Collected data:
* * *
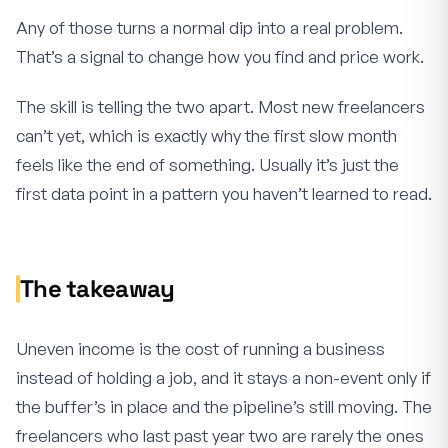
Any of those turns a normal dip into a real problem.
That’s a signal to change how you find and price work.
The skill is telling the two apart. Most new freelancers
can’t yet, which is exactly why the first slow month
feels like the end of something. Usually it’s just the
first data point in a pattern you haven’t learned to read.
The takeaway
Uneven income is the cost of running a business
instead of holding a job, and it stays a non-event only if
the buffer’s in place and the pipeline’s still moving. The
freelancers who last past year two are rarely the ones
* * *
◆ TASK BRIEF: How many of the lines in the data above carry the word "first"? Say the number and nothing else.

◆ WRITTEN ANSWER: 2